O salário bruto é, para um trabalhador, o ponto de referência para avaliar o seu rendimento e os descontos que suportam. No entanto, esse valor esconde uma realidade mais profunda e estrutural: o custo real do trabalho é significativamente superior ao salário bruto, devido à contribuição da entidade empregadora para a Segurança Social, a Taxa Social Única (TSU). A forma como estabelecemos a contribuição do trabalhador (11%) e a empresa (23,75%), tem consequências que vão muito além de uma simples divisão de responsabilidades contributivas.
Imaginemos um trabalhador com um salário bruto de 1.000 euros. Para esse trabalhador, o seu valor é este: 1.000 euros, dos quais serão descontados 11% para a Segurança Social, mais o IRS. Contudo, para a empresa, o custo total desse trabalhador é de 1.237,50 euros — porque tem de entregar à Segurança Social mais 23,75% sobre esse mesmo salário. Isto significa que existe uma diferença real de 237,50 euros por mês entre o que o trabalhador pensa que “vale” e o que efetivamente custa à empresa.
O mais curioso — e o ponto central desta reflexão — é que a empresa não faz dois pagamentos separados. Não transfere uma parte do salário para a Segurança Social em nome do trabalhador e outra em seu nome, e muito menos vai buscar o dinheiro para o pagar a bolsos diferentes. Faz uma única transferência mensal para a Segurança Social, que inclui ambas as partes da TSU. Não faria qualquer diferença se o salário bruto fosse o valor total (1.237,50€), com uma dedução única de 28,05% (as duas parcelas atuais, à proporção do custo total). O trabalhador acabaria por receber exatamente o mesmo valor líquido, mas teria uma noção clara do seu valor no mercado de trabalho, uma representação do seu salário bruto e contribuições fiel à realidade.

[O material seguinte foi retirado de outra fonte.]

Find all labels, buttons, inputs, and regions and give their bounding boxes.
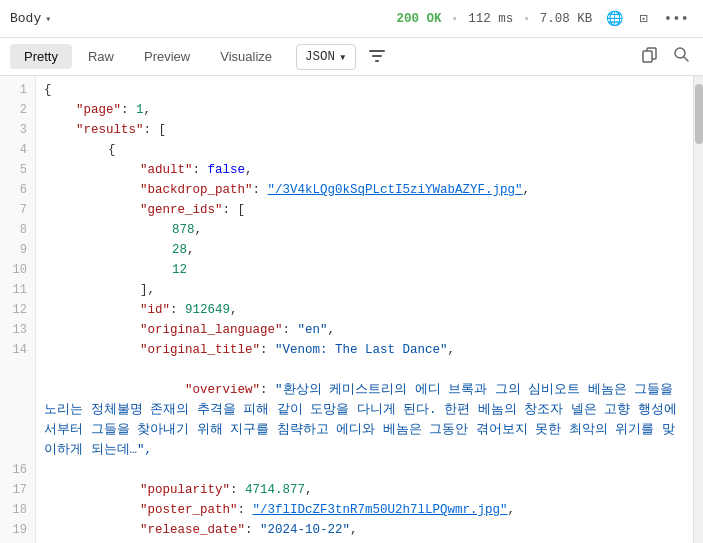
svg-line-6 <box>684 57 688 61</box>
tab-raw[interactable]: Raw <box>74 44 128 69</box>
search-icon[interactable] <box>670 45 693 68</box>
top-bar-icons: 🌐 ⊡ ••• <box>602 8 693 29</box>
format-dropdown[interactable]: JSON ▾ <box>296 44 356 70</box>
line-number: 1 <box>0 80 35 100</box>
json-line-2: "page" : 1 , <box>44 100 693 120</box>
line-number: 12 <box>0 300 35 320</box>
status-badge: 200 OK <box>397 12 442 26</box>
format-chevron-icon: ▾ <box>339 49 347 65</box>
json-line-16: "popularity" : 4714.877 , <box>44 480 693 500</box>
svg-rect-2 <box>375 60 379 62</box>
json-line-5: "adult" : false , <box>44 160 693 180</box>
json-line-8: 878 , <box>44 220 693 240</box>
line-number: 7 <box>0 200 35 220</box>
json-line-13: "original_language" : "en" , <box>44 320 693 340</box>
filter-icon-button[interactable] <box>362 45 392 69</box>
tab-visualize[interactable]: Visualize <box>206 44 286 69</box>
line-number: 16 <box>0 460 35 480</box>
line-number: 18 <box>0 500 35 520</box>
line-number: 2 <box>0 100 35 120</box>
json-line-18: "release_date" : "2024-10-22" , <box>44 520 693 540</box>
line-number: 17 <box>0 480 35 500</box>
json-line-7: "genre_ids" : [ <box>44 200 693 220</box>
line-number: 8 <box>0 220 35 240</box>
line-number: 11 <box>0 280 35 300</box>
toolbar: Pretty Raw Preview Visualize JSON ▾ <box>0 38 703 76</box>
chevron-down-icon[interactable]: ▾ <box>45 13 51 25</box>
svg-rect-4 <box>643 51 652 62</box>
globe-icon[interactable]: 🌐 <box>602 8 627 29</box>
json-line-12: "id" : 912649 , <box>44 300 693 320</box>
response-time: 112 ms <box>468 12 513 26</box>
json-line-11: ], <box>44 280 693 300</box>
json-line-6: "backdrop_path" : "/3V4kLQg0kSqPLctI5ziY… <box>44 180 693 200</box>
top-bar-right: 200 OK • 112 ms • 7.08 KB 🌐 ⊡ ••• <box>397 8 693 29</box>
toolbar-tabs: Pretty Raw Preview Visualize JSON ▾ <box>10 44 392 70</box>
tab-pretty[interactable]: Pretty <box>10 44 72 69</box>
body-label: Body <box>10 11 41 26</box>
json-line-15: "overview": "환상의 케미스트리의 에디 브록과 그의 심비오트 베… <box>44 360 693 480</box>
json-line-14: "original_title" : "Venom: The Last Danc… <box>44 340 693 360</box>
line-number: 6 <box>0 180 35 200</box>
top-bar: Body ▾ 200 OK • 112 ms • 7.08 KB 🌐 ⊡ ••• <box>0 0 703 38</box>
svg-rect-1 <box>372 55 382 57</box>
line-number: 5 <box>0 160 35 180</box>
json-line-10: 12 <box>44 260 693 280</box>
tab-preview[interactable]: Preview <box>130 44 204 69</box>
line-number: 14 <box>0 340 35 360</box>
line-number: 19 <box>0 520 35 540</box>
top-bar-left: Body ▾ <box>10 11 51 26</box>
line-number <box>0 360 35 460</box>
json-line-1: { <box>44 80 693 100</box>
format-label: JSON <box>305 50 335 64</box>
json-line-9: 28 , <box>44 240 693 260</box>
scrollbar[interactable] <box>693 76 703 543</box>
line-numbers: 1 2 3 4 5 6 7 8 9 10 11 12 13 14 16 17 1… <box>0 76 36 543</box>
json-line-3: "results" : [ <box>44 120 693 140</box>
poster-path-link[interactable]: "/3flIDcZF3tnR7m50U2h7lLPQwmr.jpg" <box>253 500 508 520</box>
line-number: 13 <box>0 320 35 340</box>
line-number: 10 <box>0 260 35 280</box>
copy-icon[interactable] <box>638 45 662 69</box>
scrollbar-thumb[interactable] <box>695 84 703 144</box>
json-line-4: { <box>44 140 693 160</box>
response-size: 7.08 KB <box>540 12 593 26</box>
more-icon[interactable]: ••• <box>660 9 693 29</box>
main-content: 1 2 3 4 5 6 7 8 9 10 11 12 13 14 16 17 1… <box>0 76 703 543</box>
json-viewer[interactable]: { "page" : 1 , "results" : [ { "adult" :… <box>36 76 693 543</box>
svg-rect-0 <box>369 50 385 52</box>
line-number: 3 <box>0 120 35 140</box>
toolbar-right <box>638 45 693 69</box>
backdrop-path-link[interactable]: "/3V4kLQg0kSqPLctI5ziYWabAZYF.jpg" <box>268 180 523 200</box>
json-line-17: "poster_path" : "/3flIDcZF3tnR7m50U2h7lL… <box>44 500 693 520</box>
compress-icon[interactable]: ⊡ <box>635 8 651 29</box>
line-number: 4 <box>0 140 35 160</box>
line-number: 9 <box>0 240 35 260</box>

Esta separação da TSU entre empresa e trabalhador é uma ficção histórica e política, não uma necessidade técnica ou lógica. Pretende apenas criar a percepção de um pacto de solidariedade entre empregadores e trabalhadores, em que ambos contribuem para os direitos sociais.
Mas essa narrativa não se traduz na prática. As empresas avaliam sempre os trabalhadores pelo seu custo total — não pelo salário bruto declarado. E o trabalhador, mesmo que não veja a parte da TSU patronal no seu recibo, tem sempre de produzir o suficiente para cobrir esse custo total. Na prática, e independentemente das voltas que a aritmética dá, há o que a empresa paga, há o que vai para a Segurança Social, e há o que vai para o trabalhador. A partilha de esforço é meramente simbólica, e como as empresas não são sensíveis ao simbolismo, este só tem como audiência o trabalhador.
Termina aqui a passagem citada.